### Required action
Set down only what runs from the line containing "We build long lasting relationships. We team" through the last line of the data, exactly as it reads.

### Provided records
■ ■ ■ ■

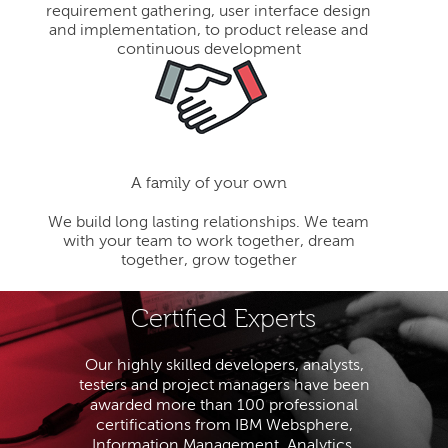
requirement gathering, user interface design
and implementation, to product release and
continuous development
A family of your own
We build long lasting relationships. We team
with your team to work together, dream
together, grow together
Certified Experts
Our highly skilled developers, analysts,
testers and project managers have been
awarded more than 100 professional
certifications from IBM Websphere,
Information Management, Analytics,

■ ■ ■ ■

### Response
We build long lasting relationships. We team
with your team to work together, dream
together, grow together
Certified Experts
Our highly skilled developers, analysts,
testers and project managers have been
awarded more than 100 professional
certifications from IBM Websphere,
Information Management, Analytics,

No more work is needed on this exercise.